As previously mentioned, the FAA plays many roles in the field of avionics, flight safety, and development of new techniques and laws. To touch on a few details of some of what they cover, let’s look at some of the responsibilities, the FAA handles.

Airspace and Air Traffic Management: This is the management of safe, efficient use of navigable airspace to keep all those in flight safe. They operate airport towers, air route traffic control centers, and flight service stations. The FAA is the force behind the rules that are in place and developing of new air traffic rules when needed. They also assign use of airspace and control air traffic. It’s a lot for this administration to handle but they do so efficiently and effectively keeping travelers safe.

Air Navigation Facilities: The FAA is responsible for the visual and electronic aids that assist in air navigation. They maintain, operate, and assure the quality of these facilities. The FAA is also responsible for sustaining other systems that support air navigation and air traffic control. Some examples include voice and data communication equipment, radar facilities, computer systems, and visual display equipment at flight service stations.

Civil Aviation Abroad: Promotion of aviation safety and encourage civil aviation abroad is important.

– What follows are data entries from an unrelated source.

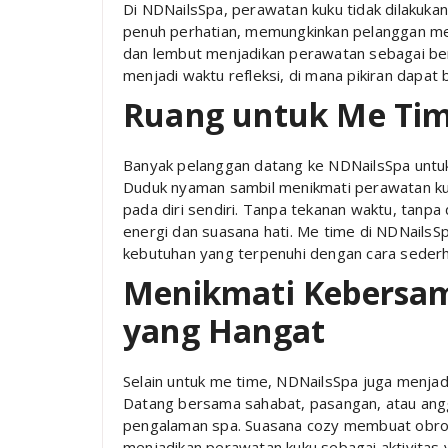
Di NDNailsSpa, perawatan kuku tidak dilakukan
penuh perhatian, memungkinkan pelanggan men
dan lembut menjadikan perawatan sebagai bent
menjadi waktu refleksi, di mana pikiran dapat
Ruang untuk Me Tim
Banyak pelanggan datang ke NDNailsSpa untu
Duduk nyaman sambil menikmati perawatan k
pada diri sendiri. Tanpa tekanan waktu, tanp
energi dan suasana hati. Me time di NDNails
kebutuhan yang terpenuhi dengan cara seder
Menikmati Kebersa
yang Hangat
Selain untuk me time, NDNailsSpa juga menja
Datang bersama sahabat, pasangan, atau ang
pengalaman spa. Suasana cozy membuat obrola
menjadikan perawatan kuku sebagai aktivitas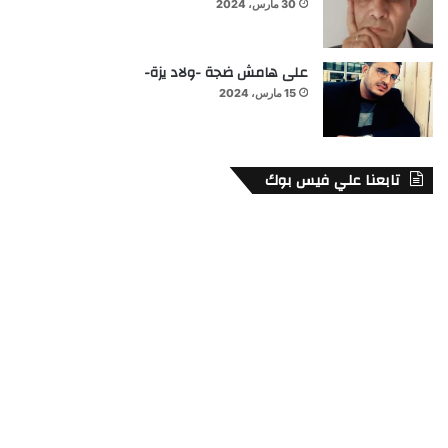
30 مارس، 2024
على هامش ضجة -ولاد يزة-
15 مارس، 2024
تابعنا علي فيس بوك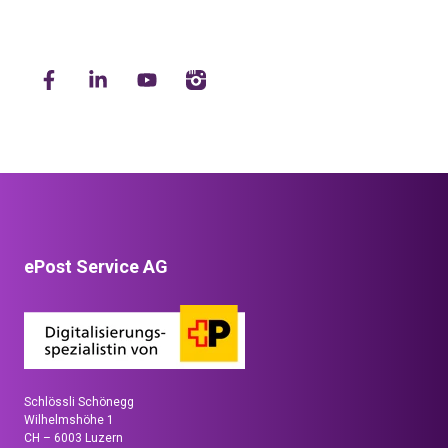
ePost Service AG
Schlössli Schönegg
Wilhelmshöhe 1
CH – 6003 Luzern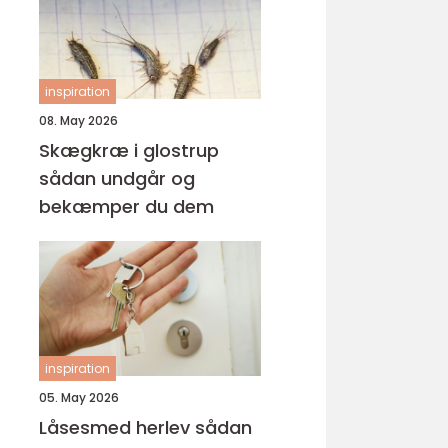
inspiration
08. May 2026
Skægkræ i glostrup
sådan undgår og
bekæmper du dem
inspiration
05. May 2026
Låsesmed herlev sådan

The FAA works with foreign authorities, exchanging aeronautical information, and certify foreign repair shops, airmen, and mechanics. They also negotiate mutual airworthiness agreements with other countries and take part in international conferences all in an effort to maintain travel safety for this countries travelers and aviation employees.

Commercial Space Transportation: That’s right, you read correctly. Commercial…Space…transportation. The FAA regulates and encourages the U.S. commercial space transportation industry. They license commercial space launch facilities and private launches of space payloads on disposable launch vehicles.

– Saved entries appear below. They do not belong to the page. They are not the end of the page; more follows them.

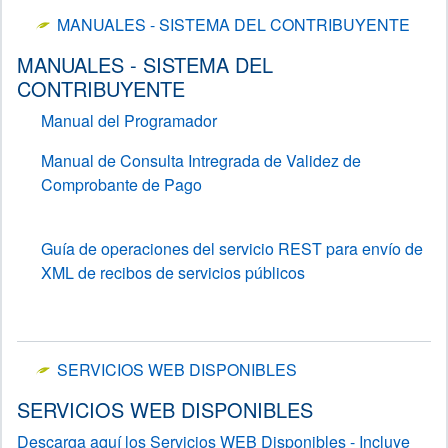
MANUALES - SISTEMA DEL CONTRIBUYENTE
MANUALES - SISTEMA DEL
CONTRIBUYENTE
Manual del Programador
Manual de Consulta Intregrada de Validez de
Comprobante de Pago
Guía de operaciones del servicio REST para envío de
XML de recibos de servicios públicos
SERVICIOS WEB DISPONIBLES
SERVICIOS WEB DISPONIBLES
Descarga aquí los Servicios WEB Disponibles - Incluye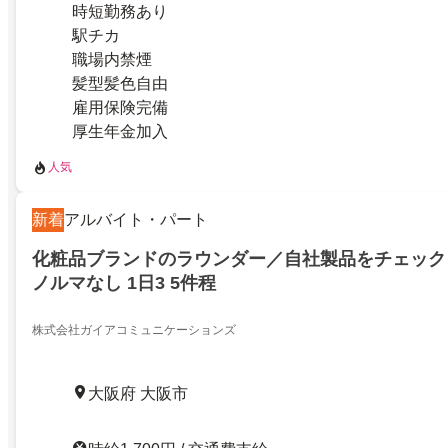
時短勤務あり
駅チカ
職場内禁煙
髪型髪色自由
雇用保険完備
厚生年金加入
人気
新着
アルバイト・パート
化粧品ブランドのラウンダー／自社製品をチェック
ノルマなし 1日3 5件程
株式会社ガイアコミュニケーションズ
大阪府 大阪市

Research, Engineering, and Development: The FAA is continuously looking for ways to improve the safety and systems of air navigation and air traffic control. They help develop better aircraft, engines, equipment, aviation systems, and procedures. They also do research on aeromedical practices. All of this is done in effort to make air travel safe for all involved.

Safety Regulation: The FAA issues and enforces regulations and minimum standards on aircraft manufacturing, operation, and maintenance. They also certify airmen and airports servicing air carriers.

The FAA plays many roles in the safety of those who fly, both as traveler or as employee of airlines. They manage the development of systems, equipment, and laws that govern the many areas of aviation. Always looking to develop better ways to create safe travel and air traffic management, the FAA will continue to work for everyone. Knowing that your role in aviation is important is a helpful tool to guiding the way to getting an education in aviation.